= Beginning of Section =

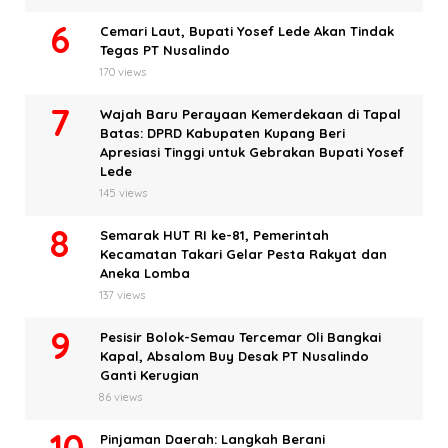
Cemari Laut, Bupati Yosef Lede Akan Tindak
Tegas PT Nusalindo
170 views
Wajah Baru Perayaan Kemerdekaan di Tapal
Batas: DPRD Kabupaten Kupang Beri
Apresiasi Tinggi untuk Gebrakan Bupati Yosef
Lede
145 views
Semarak HUT RI ke-81, Pemerintah
Kecamatan Takari Gelar Pesta Rakyat dan
Aneka Lomba
137 views
Pesisir Bolok-Semau Tercemar Oli Bangkai
Kapal, Absalom Buy Desak PT Nusalindo
Ganti Kerugian
86 views
Pinjaman Daerah: Langkah Berani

= End of Section =

→ **DESCRIPTION OF THE TASK**:
Quote only the lines from the line containing "Pesisir Bolok-Semau Tercemar Oli Bangkai" through the end of the entries, keeping the first and the last.

→ **RESPONSE TO THIS EXERCISE**:
Pesisir Bolok-Semau Tercemar Oli Bangkai
Kapal, Absalom Buy Desak PT Nusalindo
Ganti Kerugian
86 views
Pinjaman Daerah: Langkah Berani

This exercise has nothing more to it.